To examine the Mvp1-Mvp1 interaction, cells expressing Mvp1-FLAG and Mvp1-GFP were grown to mid-log phase and washed twice with wash buffer (50 mM Tris-HCl [pH 8.0], 150 mM NaCl, and 10% glycerol). The cells were lysed in IP buffer (50 mM Tris-HCl [pH 8.0], 150 mM NaCl, 10% glycerol, 1 mM phenylmethylsulfonyl fluoride (PMSF), and 1 x protease inhibitor cocktail [Roche]) and lysed by beating with 0.5 mm YZB zirconia beads (Yasui Kikai) for 1 min. IP buffer containing 0.2% Triton X-100 was added to the lysate (a final concentration of 0.1%), and the samples were rotated at 4°C for 10 min. The solubilized lysates were cleared at 500xg for 5 min at 4°C, and the resultant supernatants were subjected to high-speed centrifugation at 17,400xg for 10 min. The cleared supernatants were incubated with pre-equilibrated anti-FLAG-conjugated magnetic beads and rotated at 4°C for 1 hr. After the beads were washed with wash buffer containing 0.1% Triton X-100, the bound proteins were eluted by incubating the beads in sodium dodecyl sulphate–polyacrylamide gel electrophoresis (SDS-PAGE) sample buffer at 98°C for 5 min.
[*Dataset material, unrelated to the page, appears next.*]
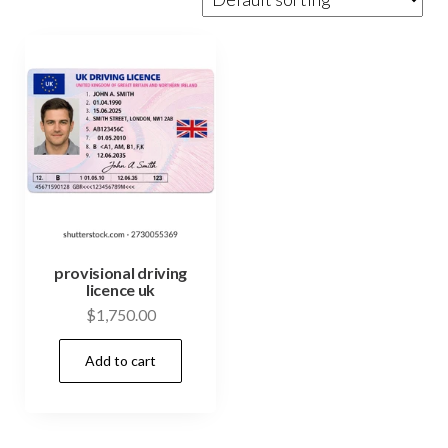
provisional driving
licence uk
$
1,750.00
Add to cart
The Mvp1-Vps55 interaction was examined similarly as the Mvp1-Mvp1 interaction with some modifications. Cells expressing Vps55-FLAG and Mvp1-GFP were washed twice with phosphate-buffered saline (PBS) wash buffer (20 mM HEPES-KOH [pH 7.2], 0.2 M sorbitol, 50 mM AcOK, and 2 mM EDTA). Cells were lysed in PBS IP buffer (20 mM HEPES-KOH [pH 7.2], 0.2 M sorbitol, 50 mM AcOK, 2 mM EDTA, and 1 x protease inhibitor cocktail [Roche]) as above. The lysate was solubilized with 1.0% saponin at 4°C for 60 min. After centrifugation, the cleared supernatant was incubated with pre-equilibrated anti-FLAG-conjugated magnetic beads and rotated at 4°C for 4 hr. After the beads were washed with wash buffer containing 1.0% saponin, the bound proteins were eluted by incubating the beads in elution buffer (0.1 M glycine-HCl [pH 3.0], 1% Triton X-100) at 4°C for 30 min. Eluted samples were mixed with 2x SDS-PAGE sample buffer, then incubated at 42°C for 5 min.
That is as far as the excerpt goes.